(Records shown)
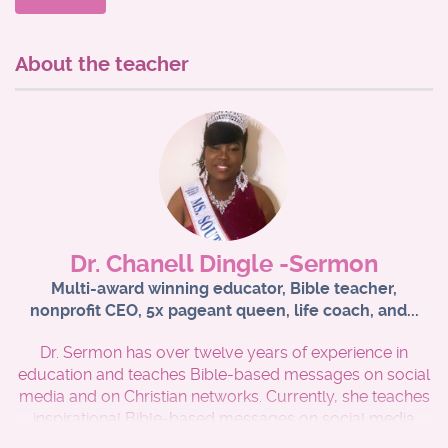
*Enhance your foundational knowledge of the Word of
God for ministering to others
About the teacher
* Receive certification that confirms that you have
successfully passed this course. that can serve as proof
of Bible training documentation which can help towards
fulfilling ordinatio and seminary requirements well as
other ministry endeavors.
* Receive certification logo that can be placed on your
ministry website upon successful completion of the
Dr. Chanell Dingle -Sermon
Bible 101 course.
Multi-award winning educator, Bible teacher,
nonprofit CEO, 5x pageant queen, life coach, and...
To successfully pass this course, the learner MUST
receive an 80 or higher to receive a certificate from the
Dr. Sermon has over twelve years of experience in
Kingdom Advancement Institute.
education and teaches Bible-based messages on social
media and on Christian networks. Currently, she teaches
inspirational Bible-based messages on social media
platforms such as YouTube, Facebook, and Instagram.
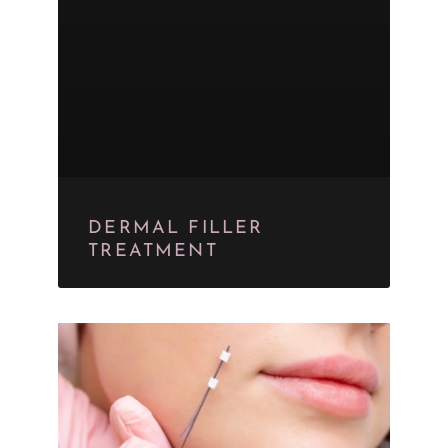
DERMAL FILLER
TREATMENT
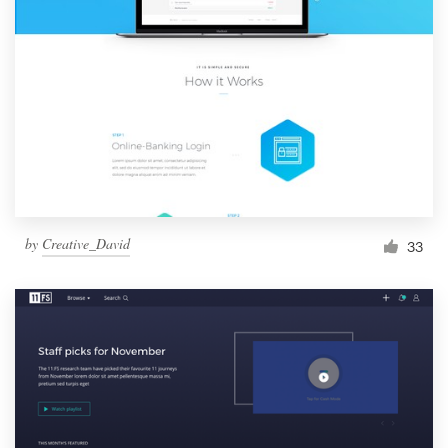
by
Creative_David
33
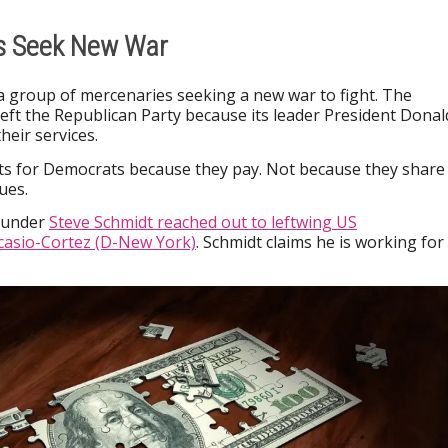
es Seek New War
s a group of mercenaries seeking a new war to fight. The
left the Republican Party because its leader President Donal
heir services.
hts for Democrats because they pay. Not because they share
ues.
founder
Steve Schmidt reached out to leftwing US
casio-Cortez (D-New York)
. Schmidt claims he is working for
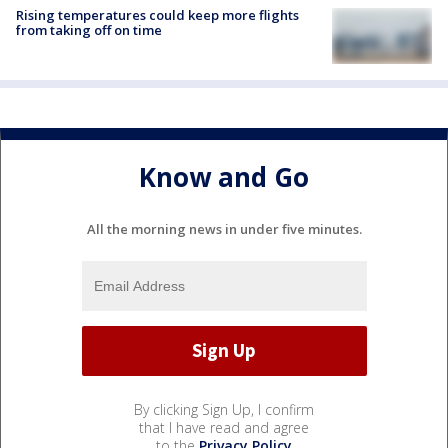
Rising temperatures could keep more flights
from taking off on time
Know and Go
All the morning news in under five minutes.
By clicking Sign Up, I confirm
that I have read and agree
to the
Privacy Policy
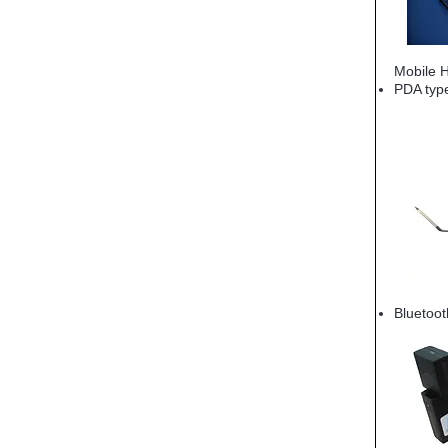
Mobile 
PDA typ
Bluetoo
(End Records shown)
Using the material above, transcribe exactly the lines from the line with "that you have" to the line with "placed on your"; both count, and nothing else goes in.

- **Reply to the task**:
* Receive certification that confirms that you have
successfully passed this course. that can serve as proof
of Bible training documentation which can help towards
fulfilling ordinatio and seminary requirements well as
other ministry endeavors.
* Receive certification logo that can be placed on your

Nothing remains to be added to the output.